Because I'm retired, each morning for the past two weeks I've awakened early and turned on my TV to watch soccer. I spend several hours daily watching the live broadcasts from South Africa in HD.
True, the announcers have accents so thick it sounds like they're gargling in Gaelic, but the payoff is worth it.
I know the teams: Brazil, Argentina, England, Germany, Mexico, Italy, et. al.
I know the players: Rooney, Messi, Ronaldo, Kaka, Ribery.
I know the venues: Cape Town Stadium, Soccer City, Nelson Mandela Bay Stadium, Ellis Park Stadium, Royal Bafokeng Stadium.
I also know that the field a "pitch." The same cannot be said of a Beckham "bender," sometimes called a "curve ball" — but definitely not a pitch!
And I know that this "June Madness" stuff overshadows "March Madness" by a factor of 10.

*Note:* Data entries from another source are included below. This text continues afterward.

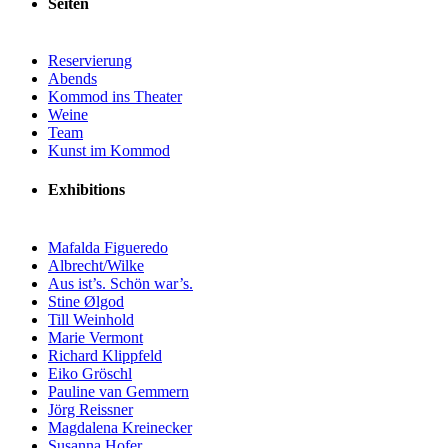
Seiten
Reservierung
Abends
Kommod ins Theater
Weine
Team
Kunst im Kommod
Exhibitions
Mafalda Figueredo
Albrecht/Wilke
Aus ist’s. Schön war’s.
Stine Ølgod
Till Weinhold
Marie Vermont
Richard Klippfeld
Eiko Gröschl
Pauline van Gemmern
Jörg Reissner
Magdalena Kreinecker
Susanna Hofer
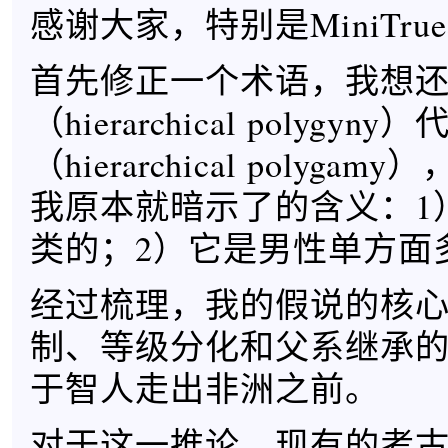
感谢大家，特别是MiniTrue和
首先修正一个术语，我想
（hierarchical polygy
（hierarchical polyg
我原本就暗示了的含义：1
类的；2）它是男性单方面
经过梳理，我的假说的核
制、等级分化和父系继承
于智人走出非洲之前。
对于这一推论，现有的考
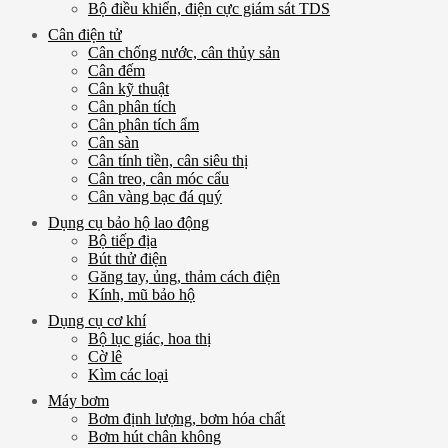
Bộ điều khiển, điện cực giám sát TDS
Cân điện tử
Cân chống nước, cân thủy sản
Cân đếm
Cân kỹ thuật
Cân phân tích
Cân phân tích ẩm
Cân sàn
Cân tính tiền, cân siêu thị
Cân treo, cân móc cẩu
Cân vàng bạc đá quý
Dụng cụ bảo hộ lao động
Bộ tiếp địa
Bút thử điện
Găng tay, ủng, thảm cách điện
Kính, mũ bảo hộ
Dụng cụ cơ khí
Bộ lục giác, hoa thị
Cờ lê
Kìm các loại
Máy bơm
Bơm định lượng, bơm hóa chất
Bơm hút chân không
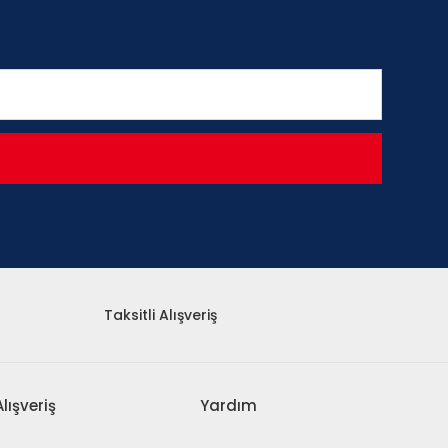
Taksitli Alışveriş
Alışveriş
Yardım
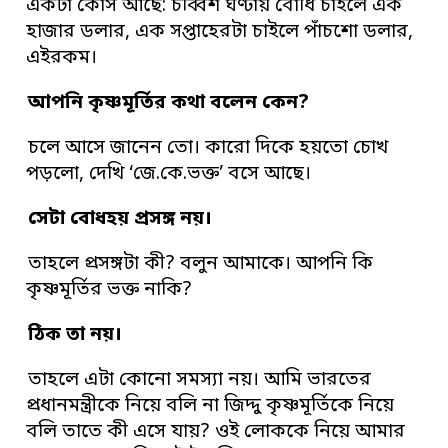
একটা কোর্স আছে: চব্বিশ ঘণ্টায় বোধি চাইলে এক
হাজার ডলার, এক সপ্তাহেরটা চাইলে পাঁচশো ডলার,
এইরকম।
আপনি কৃষ্ণমূর্তির কথা বলেন কেন
?
চলে আসে জানেন তো। কারো দিকে হয়তো চোখ
পড়লো, দেখি ‘জে.কে.ভক্ত’ বসে আছে।
সেটা বোধহয় প্রসঙ্গ নয়
।
তাহলে প্রসঙ্গটা কী? বলুন আমাকে। আপনি কি
কৃষ্ণমূর্তির ভক্ত নাকি?
ঠিক তা নয়
।
তাহলে এটা কোনো সমস্যা নয়। আমি ভারতের
প্রধানমন্ত্রীকে নিয়ে বলি না জিদ্দু কৃষ্ণমূর্তিকে নিয়ে
বলি তাতে কী এসে যায়? ওই লোককে নিয়ে আমার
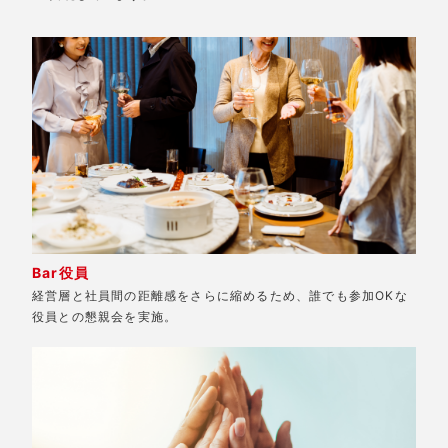
Bar役員
経営層と社員間の距離感をさらに縮めるため、誰でも参加OKな
役員との懇親会を実施。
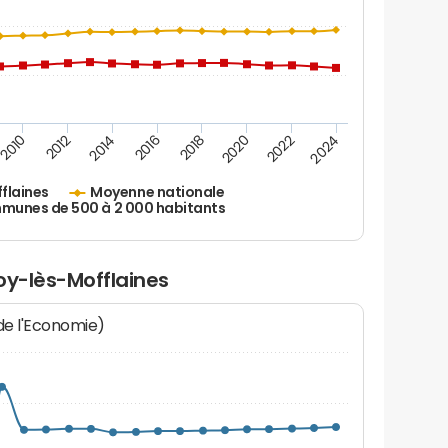
2010
2012
2014
2016
2018
2020
2022
2024
fflaines
Moyenne nationale
unes de 500 à 2 000 habitants
loy-lès-Mofflaines
 de l'Economie)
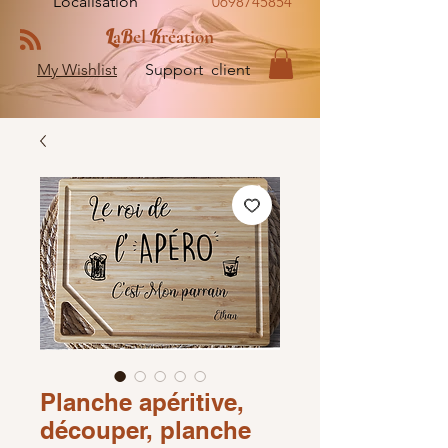
Localisation
0698745854
L
B
K
a
el
réation
My Wishlist
Support client
Planche apéritive,
découper, planche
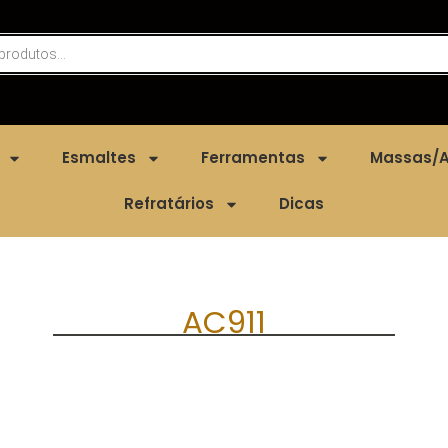
Esmaltes
Ferramentas
Massas/A
Refratários
Dicas
AC911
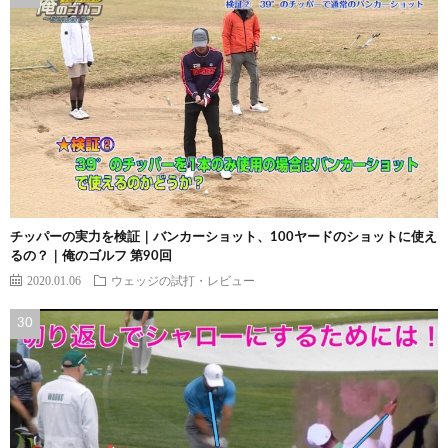
チッパーの実力を検証｜バンカーショット、100ヤードのショットに使え
るの？｜俺のゴルフ 第90回
2020.01.06
ウェッジの試打・レビュー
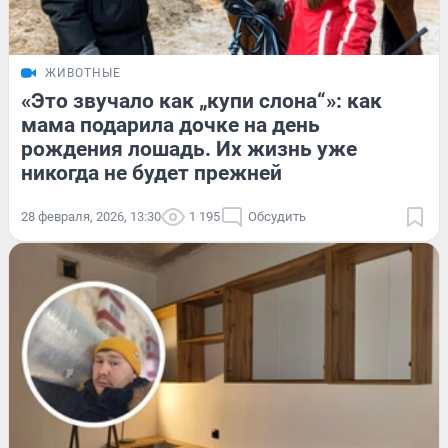
ЖИВОТНЫЕ
«Это звучало как „купи слона“»: как
мама подарила дочке на день
рождения лошадь. Их жизнь уже
никогда не будет прежней
28 февраля, 2026, 13:30
1 195
Обсудить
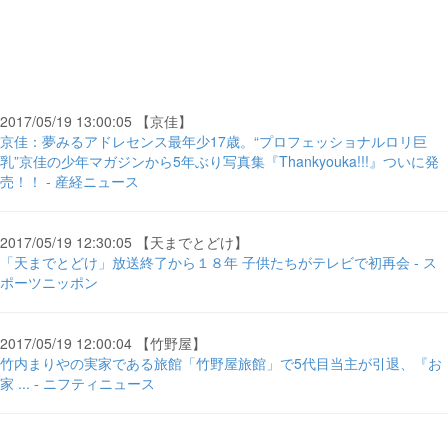
2017/05/19 13:00:05 【京佳】
京佳：夢みるアドレセンス最年少17歳。“プロフェッショナルロリ巨
乳”京佳の少年マガジンから5年ぶり写真集『Thankyouka!!!』ついに発
売！！ - 産経ニュース
2017/05/19 12:30:05 【天までとどけ】
「天までとどけ」放送終了から１８年 子供たちがテレビで初再会 - ス
ポーツニッポン
2017/05/19 12:00:04 【竹野屋】
竹内まりやの実家である旅館「竹野屋旅館」で5代目当主が引退、『お
家 ... - ニフティニュース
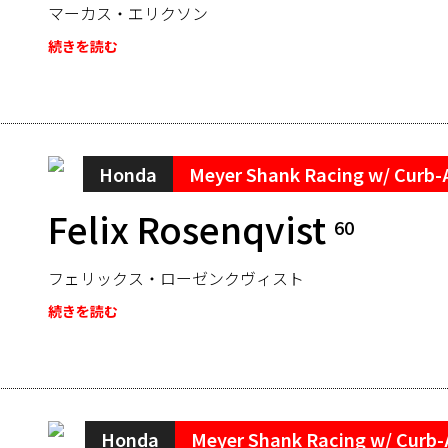
マーカス・エリクソン
続きを読む
Honda
Meyer Shank Racing w/ Curb-
Felix Rosenqvist
60
フェリックス・ローゼンクヴィスト
続きを読む
Honda
Meyer Shank Racing w/ Curb-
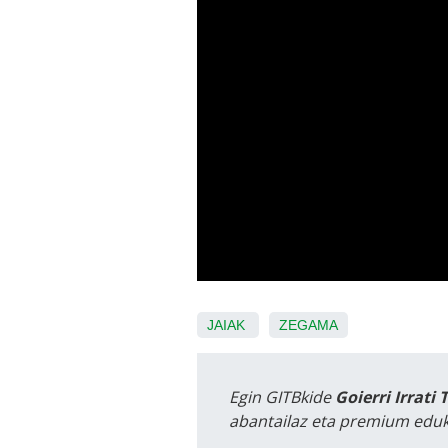
JAIAK
ZEGAMA
Egin GITBkide
Goierri Irrati 
abantailaz eta premium eduk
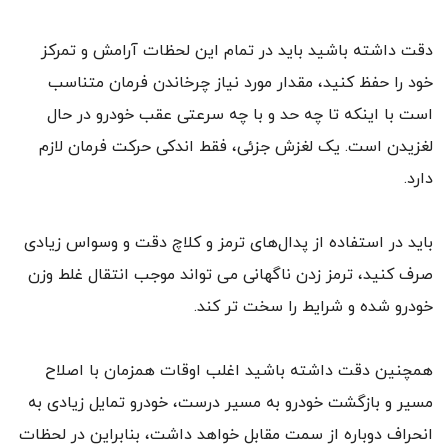
دقت داشته باشید باید در تمام این لحظات آرامش و تمرکز
خود را حفظ کنید، مقدار مورد نیاز چرخاندن فرمان متناسب
است با اینکه تا چه حد و با چه سرعتی عقب خودرو در حال
لغزیدن است. یک لغزش جزئی، فقط اندکی حرکت فرمان لازم
دارد.
باید در استفاده از پدال‌های ترمز و کلاچ دقت و وسواس زیادی
صرف کنید، ترمز زدن ناگهانی می تواند موجب انتقال غلط وزن
خودرو شده و شرایط را سخت تر کند.
همچنین دقت داشته باشید اغلب اوقات همزمان با اصلاح
مسیر و بازگشت خودرو به مسیر درست، خودرو تمایل زیادی به
انحراف دوباره از سمت مقابل خواهد داشت، بنابراین در لحظات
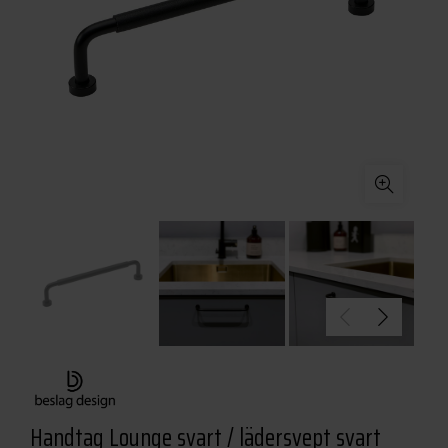
Handtag Lounge svart / lädersvept svart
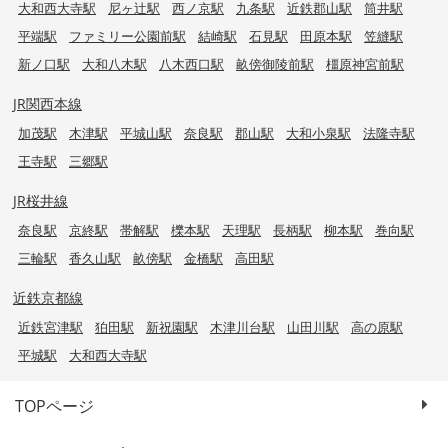
大和西大寺駅
尼ヶ辻駅
西ノ京駅
九条駅
近鉄郡山駅
筒井駅
平端駅
ファミリー公園前駅
結崎駅
石見駅
田原本駅
笠縫駅
新ノ口駅
大和八木駅
八木西口駅
畝傍御陵前駅
橿原神宮前駅
JR関西本線
加茂駅
木津駅
平城山駅
奈良駅
郡山駅
大和小泉駅
法隆寺駅
王寺駅
三郷駅
JR桜井線
奈良駅
京終駅
帯解駅
櫟本駅
天理駅
長柄駅
柳本駅
巻向駅
三輪駅
香久山駅
畝傍駅
金橋駅
高田駅
近鉄京都線
近鉄宮津駅
狛田駅
新祝園駅
木津川台駅
山田川駅
高の原駅
平城駅
大和西大寺駅
TOPページ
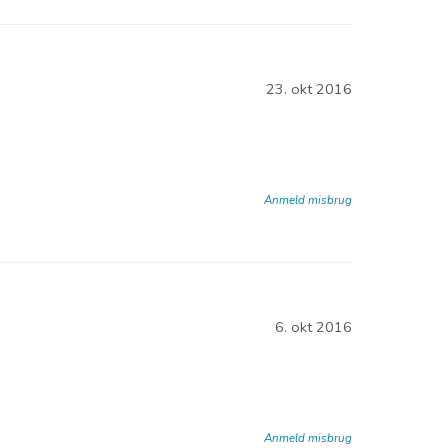
23. okt 2016
Anmeld misbrug
6. okt 2016
Anmeld misbrug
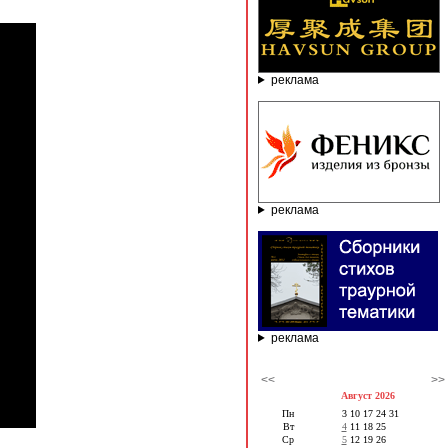
реклама
реклама
реклама
<<
>>
Август 2026
Пн
3
10
17
24
31
Вт
4
11
18
25
Ср
5
12
19
26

In the World Cup, it's country against country on a scale not approached by any other human endeavor save a panzer blitzkrieg or an infantry beach landing. Humans take drastic action when their teams win and lose: like flooding the Champs Elysées by the millions and partying all night; burning down municipal buildings; or jumping out of 30-story windows.
I'm beginning to feel their passion.
I'm rooting this year for coach Bob Bradley's gritty, gutsy, never-say-die USA side. They seem to overcome all obstacles, including blown calls. I love Tim Howard, the best-darned goalie on the planet! Donovan, Dempsey, DeMerit, Altidore, Onyewu, Clark and Bradley are amazing.
My second favorite side is the orange-clad Netherlands and their wacky orange-bedecked fans. My wife, Hedy, is Dutch-Indonesian. She spent her formative years in Holland, and speaks Dutch. Her father was a former semi-pro soccer player who taught me much about the game.
Actually, my soccer obsession plays strongly against type.